Client side Javascript with AJAX for fine tuning or overkill
The onblur and onfocus javascript commands can be used to tell if the the page is visible, pass the data back to the dashboard server via Ajax. http://www.thefutureoftheweb.com/demo/2007-05-16-detect-browser-window-focus/
When a visitor closes a page this can also be detected by the javascript onunload function in the body tag and Ajax can be used to send data back to the server one last time before the browser finally closes the page.
As you may also wish to collect some information about the visitor like Google analytics does this page https://panopticlick.eff.org/ has a lot of javascript that can be examined and adapted.
I needed/wanted realtime data for personal use so I reverse-engineered their system a little bit.
Instead of binding to /bind I get data from /getData (no pun intended).
At /getData the minimum request is apparently: https://www.google.com/analytics/realtime/realtime/getData?pageId&key={{propertyID}}&q=t:0|:1
Here's a short explanation of the possible query parameters and syntax, please remember that these are all guesses and I don't know all of them:
Query Syntax: pageId&key=propertyID&q=dataType:dimensions|:page|:limit:filters
Values:
pageID: Required but seems to only be used for internal analytics.

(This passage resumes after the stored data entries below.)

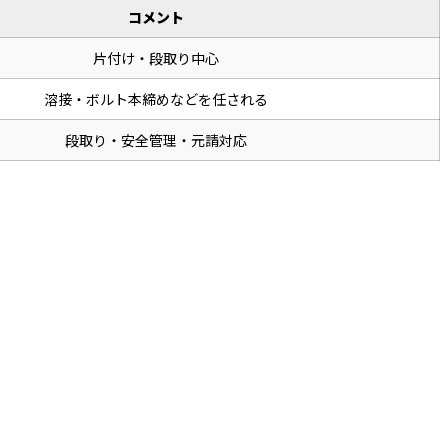
コメント
片付け・段取り中心
溶接・ボルト本締めなどを任される
段取り・安全管理・元請対応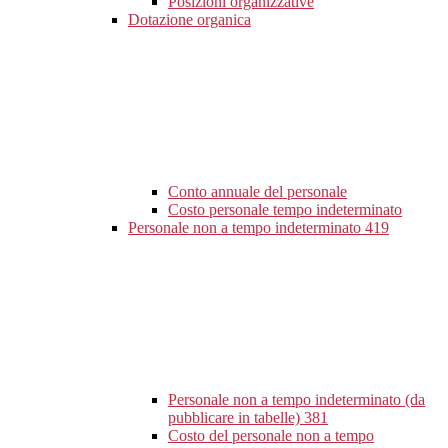
Posizioni organizzative
Dotazione organica
Conto annuale del personale
Costo personale tempo indeterminato
Personale non a tempo indeterminato
419
Personale non a tempo indeterminato (da
pubblicare in tabelle)
381
Costo del personale non a tempo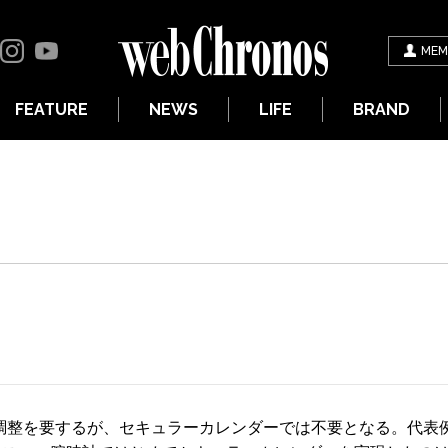
MEM
FEATURE
NEWS
LIFE
BRAND
に調整を要するが、セキュラーカレンダーでは不要となる。代表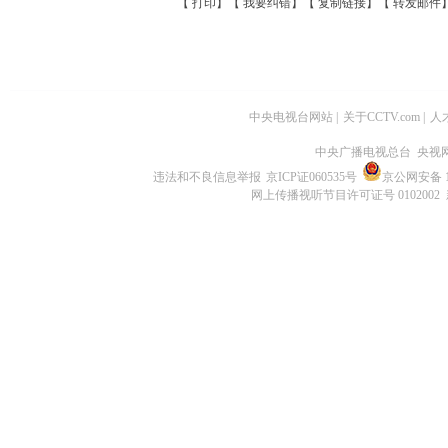
【
打印
】【
我要纠错
】【
复制链接
】【
转发邮件
中央电视台网站
|
关于CCTV.com
|
人
中央广播电视总台 央视
违法和不良信息举报
京ICP证060535号
京公网安备 11
网上传播视听节目许可证号 0102002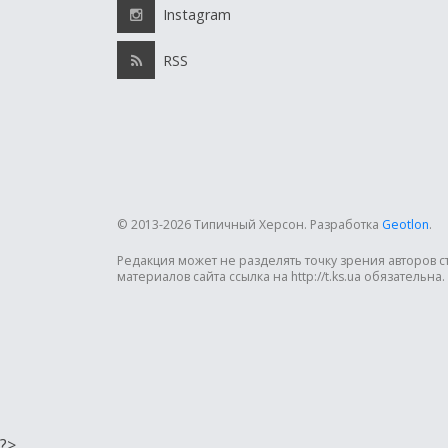
Instagram
RSS
© 2013-2026 Типичный Херсон.
Разработка
Geotlon
.
Редакция может не разделять точку зрения авторов 
материалов сайта ссылка на http://t.ks.ua обязательна.
?>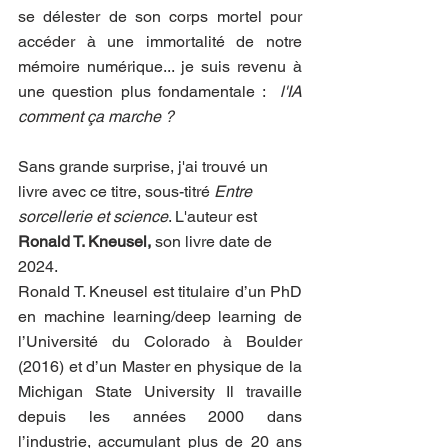
se délester de son corps mortel pour 
accéder à une immortalité de notre 
mémoire numérique... je suis revenu à 
une question plus fondamentale :  
l'IA 
comment ça marche ?
Sans grande surprise, j'ai trouvé un 
livre avec ce titre, sous-titré 
Entre 
sorcellerie et science
. L'auteur est 
Ronald T. Kneusel,
 son livre date de 
2024.
Ronald T. Kneusel est titulaire d’un PhD 
en machine learning/deep learning de 
l’Université du Colorado à Boulder 
(2016) et d’un Master en physique de la 
Michigan State University Il travaille 
depuis les années 2000 dans 
l’industrie, accumulant plus de 20 ans 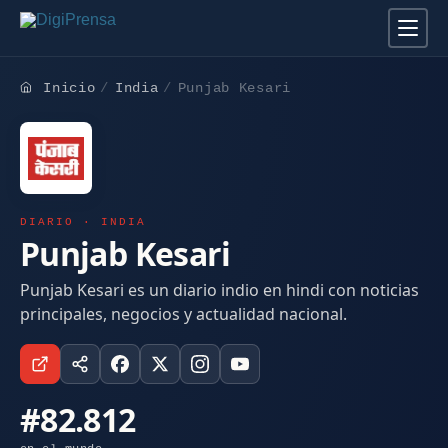
Inicio
India
Punjab Kesari
DIARIO · INDIA
Punjab Kesari
Punjab Kesari es un diario indio en hindi con noticias
principales, negocios y actualidad nacional.
#82.812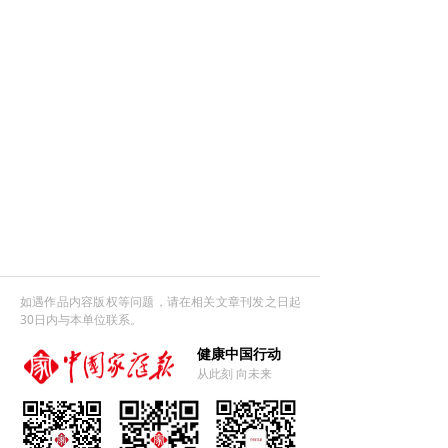
如遇作品内容版权等问题，请在相关文章刊发之日起
30日内与本单位联系。
健康中国行动
从此刻 向未来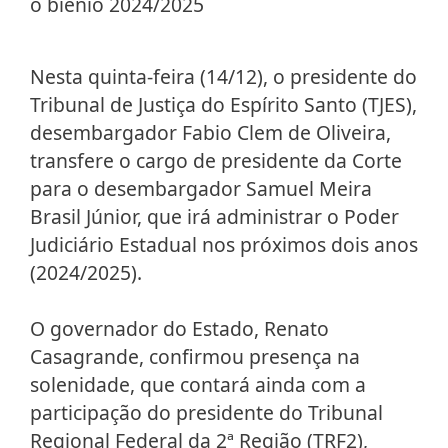
o biênio 2024/2025
Nesta quinta-feira (14/12), o presidente do
Tribunal de Justiça do Espírito Santo (TJES),
desembargador Fabio Clem de Oliveira,
transfere o cargo de presidente da Corte
para o desembargador Samuel Meira
Brasil Júnior, que irá administrar o Poder
Judiciário Estadual nos próximos dois anos
(2024/2025).
O governador do Estado, Renato
Casagrande, confirmou presença na
solenidade, que contará ainda com a
participação do presidente do Tribunal
Regional Federal da 2ª Região (TRF2),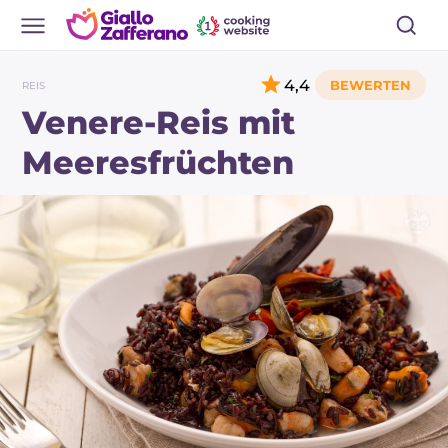
4,4
REIS
Venere-Reis mit
Meeresfrüchten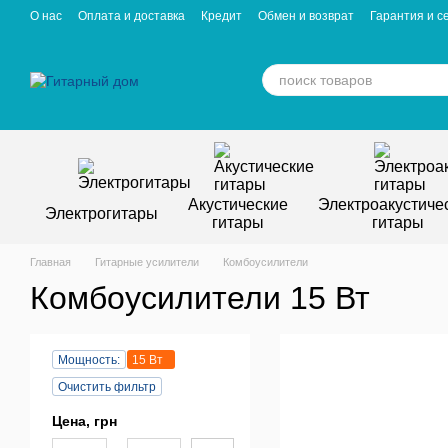
Перейти к основному контенту
О нас
Оплата и доставка
Кредит
Обмен и возврат
Гарантия и с
Отзывы о магазине
Вакансии
Статьи
Акустические
Электроакустиче
Электрогитары
гитары
гитары
Главная
Гитарные усилители
Комбоусилители
Комбоусилители 15 Вт
Мощность:
15 Вт
Очистить фильтр
Цена, грн
От Цена, грн
До Цена, грн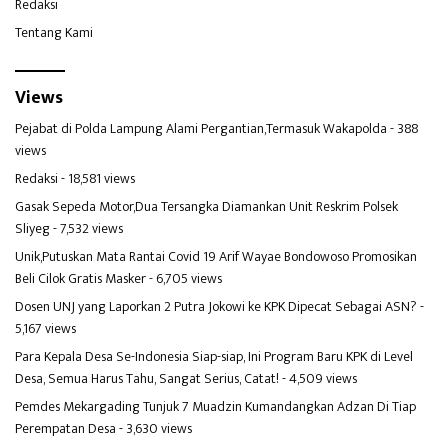
Redaksi
Tentang Kami
Views
Pejabat di Polda Lampung Alami Pergantian,Termasuk Wakapolda
- 388
views
Redaksi
- 18,581 views
Gasak Sepeda Motor,Dua Tersangka Diamankan Unit Reskrim Polsek
Sliyeg
- 7,532 views
Unik,Putuskan Mata Rantai Covid 19 Arif Wayae Bondowoso Promosikan
Beli Cilok Gratis Masker
- 6,705 views
Dosen UNJ yang Laporkan 2 Putra Jokowi ke KPK Dipecat Sebagai ASN?
-
5,167 views
Para Kepala Desa Se-Indonesia Siap-siap, Ini Program Baru KPK di Level
Desa, Semua Harus Tahu, Sangat Serius, Catat!
- 4,509 views
Pemdes Mekargading Tunjuk 7 Muadzin Kumandangkan Adzan Di Tiap
Perempatan Desa
- 3,630 views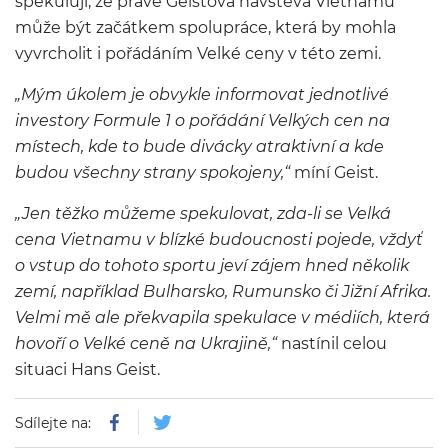
spekulují, že právě Geistova návštěva Vietnamu
může být začátkem spolupráce, která by mohla
vyvrcholit i pořádáním Velké ceny v této zemi.
„Mým úkolem je obvykle informovat jednotlivé
investory Formule 1 o pořádání Velkých cen na
místech, kde to bude divácky atraktivní a kde
budou všechny strany spokojeny,“
míní Geist.
„Jen těžko můžeme spekulovat, zda-li se Velká
cena Vietnamu v blízké budoucnosti pojede, vždyť
o vstup do tohoto sportu jeví zájem hned několik
zemí, například Bulharsko, Rumunsko či Jižní Afrika.
Velmi mě ale překvapila spekulace v médiích, která
hovoří o Velké ceně na Ukrajině,“
nastínil celou
situaci Hans Geist.
Sdílejte na: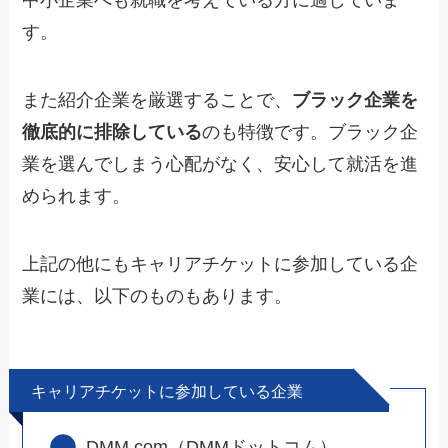
中小企業へも就職を考えている方に適していま
す。
また紹介企業を厳選することで、
ブラック企業を
徹底的に排除している
のも特徴です。ブラック企
業を選んでしまう心配がなく、安心して就活を進
められます。
上記の他にもキャリアチケットに参加している企
業には、以下のものもあります。
キャリアチケットに参加している企業
DMM.com（DMMドットコム）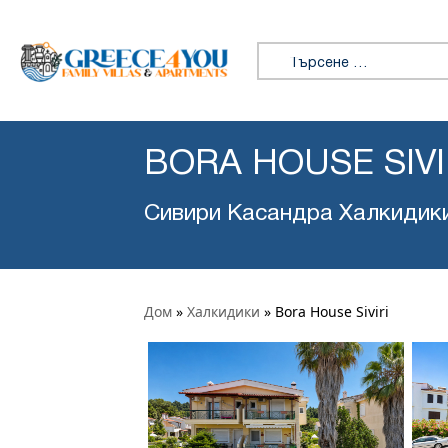
Търсене за:
BORA HOUSE SIVI
Сивири Касандра Халкидик
Дом
»
Халкидики
»
Bora House Siviri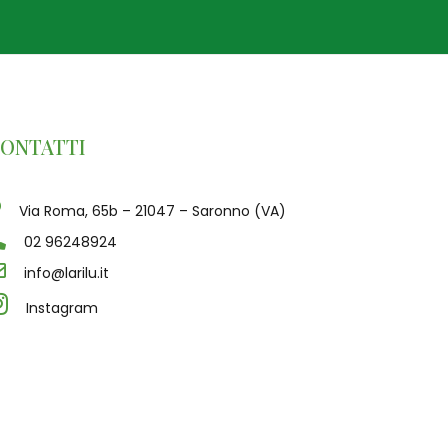
ONTATTI
Via Roma, 65b – 21047 – Saronno (VA)
02 96248924
info@larilu.it
Instagram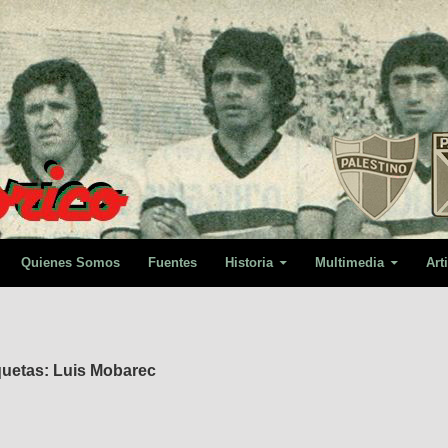
Quienes Somos
Fuentes
Historia
Multimedia
Art
quetas: Luis Mobarec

propertyID: a{{accountID}}w{{webPropertyID}}p{{profileID}}, as specified at the Documentation link below. You can also find this in the URL of all analytics pages in the UI.
dataType:
t: Current data
ot: Overtime/Past
c: Unknown, returns only a "count" value
dimensions (| separated or alone), most values are only applicable for t:
1: Country
2: City
3: Location code?
4: Latitude
5: Longitude
6: Traffic source type (Social, Referral, etc.)
7: Source
8: ?? Returns (not set)
9: Another location code? longer.
10: Page URL
11: Visitor Type (new/returning)
12: ?? Returns (not set)
13: ?? Returns (not set)
14: Medium
15: ?? Returns "1"
page:
At first this seems to work for pagination but after further analysis it looks like it's also used to specify which of the 6 pages (Overview, Locations, Traffic Sources, Content, Events and Conversions) to return data for.
For some reason 0 returns an impossibly high metrictotal
limit: Result limit per page, maximum of 50
filters:
Syntax is as specified at the Documentation 2 link below except the OR is specified using | instead of a comma.6==CUSTOM;1==United%20States
You can also combine multiple queries in one request by comma separating them (i.e. q=t:1|2|:1|:10,t:6|:1|:10).
Following the above "documentation", if you wanted to build a query that requests the page URL and city of the top 10 active visitors with a traffic source type of CUSTOM located in the US you would use this URL: https://www.google.com/analytics/realtime/realtime/getData?key={{propertyID}}&pageId&q=t:10|2|:1|:10:6==CUSTOM;1==United%20States
Documentation
Documentation 2
I hope that my answer is readable and (although it's a little late) sufficiently answers your question and helps others in the future.